■ **What is required**:
Could you output the entries that follow exactly, omitting any pictures they contain?
----
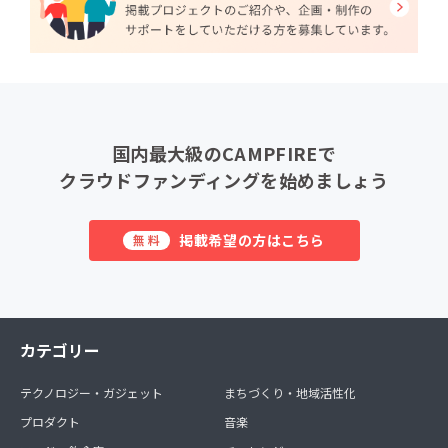
国内最大級のCAMPFIREで
クラウドファンディングを始めましょう
掲載希望の方はこちら
無料
カテゴリー
テクノロジー・ガジェット
まちづくり・地域活性化
プロダクト
音楽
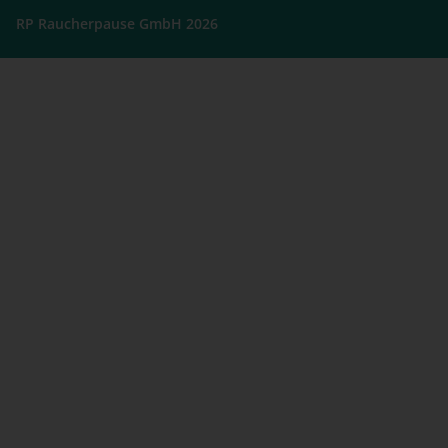
RP Raucherpause GmbH 2026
----
■ **Your response**:
国内最大級のCAMPFIREで
クラウドファンディングを始めましょう
掲載希望の方はこちら
無料
カテゴリー
テクノロジー・ガジェット
まちづくり・地域活性化
プロダクト
音楽
RP Raucherpause GmbH 2026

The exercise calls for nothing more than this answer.